- [AIM OF THE EXERCISE]:
Where the word "filament" occurs in a line of the listing, please copy the line.

- [DATA FOR PROCESSING]:
☆ ☆ ☆ ☆
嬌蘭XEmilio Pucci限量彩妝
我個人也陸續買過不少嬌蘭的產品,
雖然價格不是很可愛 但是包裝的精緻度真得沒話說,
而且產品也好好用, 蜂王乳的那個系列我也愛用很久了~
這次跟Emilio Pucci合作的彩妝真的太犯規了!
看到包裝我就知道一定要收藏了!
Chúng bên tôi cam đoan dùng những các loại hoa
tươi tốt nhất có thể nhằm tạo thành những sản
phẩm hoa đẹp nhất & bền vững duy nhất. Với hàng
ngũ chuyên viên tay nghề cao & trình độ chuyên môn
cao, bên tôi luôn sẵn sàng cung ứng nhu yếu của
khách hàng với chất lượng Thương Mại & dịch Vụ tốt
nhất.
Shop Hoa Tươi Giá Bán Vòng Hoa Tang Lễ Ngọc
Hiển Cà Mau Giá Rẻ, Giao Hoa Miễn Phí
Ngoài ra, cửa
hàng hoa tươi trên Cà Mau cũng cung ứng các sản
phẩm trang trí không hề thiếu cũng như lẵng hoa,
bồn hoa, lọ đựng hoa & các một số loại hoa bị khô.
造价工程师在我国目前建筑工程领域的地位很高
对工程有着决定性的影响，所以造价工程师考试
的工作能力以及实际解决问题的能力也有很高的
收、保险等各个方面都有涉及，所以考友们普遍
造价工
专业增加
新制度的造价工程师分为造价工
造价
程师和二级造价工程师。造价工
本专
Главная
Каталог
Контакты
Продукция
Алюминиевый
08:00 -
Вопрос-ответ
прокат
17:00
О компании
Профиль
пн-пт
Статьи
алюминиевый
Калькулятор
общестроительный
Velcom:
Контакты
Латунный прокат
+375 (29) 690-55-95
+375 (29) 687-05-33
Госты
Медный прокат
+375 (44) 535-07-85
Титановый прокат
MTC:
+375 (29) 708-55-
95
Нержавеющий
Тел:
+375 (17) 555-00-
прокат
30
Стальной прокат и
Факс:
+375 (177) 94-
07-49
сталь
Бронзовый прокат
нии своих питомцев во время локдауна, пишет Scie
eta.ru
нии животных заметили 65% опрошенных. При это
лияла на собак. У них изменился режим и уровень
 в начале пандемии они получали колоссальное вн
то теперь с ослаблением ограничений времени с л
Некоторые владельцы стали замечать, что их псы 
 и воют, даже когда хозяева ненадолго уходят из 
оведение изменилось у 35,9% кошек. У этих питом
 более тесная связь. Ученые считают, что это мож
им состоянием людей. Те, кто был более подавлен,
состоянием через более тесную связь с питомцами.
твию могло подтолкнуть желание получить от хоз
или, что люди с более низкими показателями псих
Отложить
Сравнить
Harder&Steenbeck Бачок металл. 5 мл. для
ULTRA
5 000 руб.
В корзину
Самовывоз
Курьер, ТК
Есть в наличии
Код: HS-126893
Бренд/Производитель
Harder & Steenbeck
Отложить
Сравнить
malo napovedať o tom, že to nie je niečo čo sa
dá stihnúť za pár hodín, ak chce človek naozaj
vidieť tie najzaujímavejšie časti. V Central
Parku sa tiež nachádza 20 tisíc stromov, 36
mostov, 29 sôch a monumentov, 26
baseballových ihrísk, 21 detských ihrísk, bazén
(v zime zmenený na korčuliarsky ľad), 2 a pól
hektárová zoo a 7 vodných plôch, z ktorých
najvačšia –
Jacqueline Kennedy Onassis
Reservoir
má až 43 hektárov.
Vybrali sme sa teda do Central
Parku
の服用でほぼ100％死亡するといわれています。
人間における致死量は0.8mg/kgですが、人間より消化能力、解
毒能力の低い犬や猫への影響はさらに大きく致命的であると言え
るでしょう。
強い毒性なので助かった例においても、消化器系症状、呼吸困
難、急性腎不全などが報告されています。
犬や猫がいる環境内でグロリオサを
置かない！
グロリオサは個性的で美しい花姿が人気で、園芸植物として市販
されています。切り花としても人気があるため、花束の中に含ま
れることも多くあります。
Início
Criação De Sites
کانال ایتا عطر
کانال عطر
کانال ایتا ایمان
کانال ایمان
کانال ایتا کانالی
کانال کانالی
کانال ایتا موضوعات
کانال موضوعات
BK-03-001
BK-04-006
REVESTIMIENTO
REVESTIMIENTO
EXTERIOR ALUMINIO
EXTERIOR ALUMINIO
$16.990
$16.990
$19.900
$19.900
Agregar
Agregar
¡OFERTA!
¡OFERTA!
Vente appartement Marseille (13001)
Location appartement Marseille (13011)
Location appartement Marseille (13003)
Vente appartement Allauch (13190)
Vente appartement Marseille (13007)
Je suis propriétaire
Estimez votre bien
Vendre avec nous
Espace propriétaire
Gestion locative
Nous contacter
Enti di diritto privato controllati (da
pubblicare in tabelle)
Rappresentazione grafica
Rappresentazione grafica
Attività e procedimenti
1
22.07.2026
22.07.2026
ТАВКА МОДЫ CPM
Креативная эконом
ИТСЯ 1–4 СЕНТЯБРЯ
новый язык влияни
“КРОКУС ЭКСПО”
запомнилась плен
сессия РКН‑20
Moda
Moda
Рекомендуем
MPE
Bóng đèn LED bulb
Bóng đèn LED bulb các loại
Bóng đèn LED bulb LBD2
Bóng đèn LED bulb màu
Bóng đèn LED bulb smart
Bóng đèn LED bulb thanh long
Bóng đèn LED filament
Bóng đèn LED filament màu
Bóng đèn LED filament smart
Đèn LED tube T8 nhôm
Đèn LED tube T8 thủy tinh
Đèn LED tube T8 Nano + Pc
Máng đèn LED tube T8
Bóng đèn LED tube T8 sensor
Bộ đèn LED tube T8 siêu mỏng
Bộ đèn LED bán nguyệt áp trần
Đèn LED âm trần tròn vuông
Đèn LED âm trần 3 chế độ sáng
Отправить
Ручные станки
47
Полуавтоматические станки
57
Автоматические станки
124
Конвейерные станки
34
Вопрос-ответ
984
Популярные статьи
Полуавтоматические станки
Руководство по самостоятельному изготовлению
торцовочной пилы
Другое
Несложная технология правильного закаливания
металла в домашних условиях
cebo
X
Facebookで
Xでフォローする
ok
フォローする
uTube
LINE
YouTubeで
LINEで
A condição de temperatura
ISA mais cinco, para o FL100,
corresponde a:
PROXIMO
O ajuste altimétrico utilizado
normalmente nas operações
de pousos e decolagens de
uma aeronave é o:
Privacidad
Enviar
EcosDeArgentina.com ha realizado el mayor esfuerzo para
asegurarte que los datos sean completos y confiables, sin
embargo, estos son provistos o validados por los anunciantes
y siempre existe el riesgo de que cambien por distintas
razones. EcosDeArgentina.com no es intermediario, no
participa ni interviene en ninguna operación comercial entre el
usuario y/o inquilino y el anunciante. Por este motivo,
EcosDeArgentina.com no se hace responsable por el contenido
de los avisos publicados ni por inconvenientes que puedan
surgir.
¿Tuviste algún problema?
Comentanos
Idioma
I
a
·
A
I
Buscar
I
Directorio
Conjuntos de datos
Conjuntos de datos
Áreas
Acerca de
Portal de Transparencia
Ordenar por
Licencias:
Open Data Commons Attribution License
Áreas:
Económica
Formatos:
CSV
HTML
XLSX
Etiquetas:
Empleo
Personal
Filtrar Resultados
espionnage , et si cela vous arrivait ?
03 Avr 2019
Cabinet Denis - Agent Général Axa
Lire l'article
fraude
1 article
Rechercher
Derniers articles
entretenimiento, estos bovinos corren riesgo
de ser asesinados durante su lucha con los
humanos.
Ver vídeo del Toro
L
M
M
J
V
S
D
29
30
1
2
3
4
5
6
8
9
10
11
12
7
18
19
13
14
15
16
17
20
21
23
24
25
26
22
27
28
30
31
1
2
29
☆ ☆ ☆ ☆
- [TASK OUTPUT]:
Bóng đèn LED filament
Bóng đèn LED filament màu
Bóng đèn LED filament smart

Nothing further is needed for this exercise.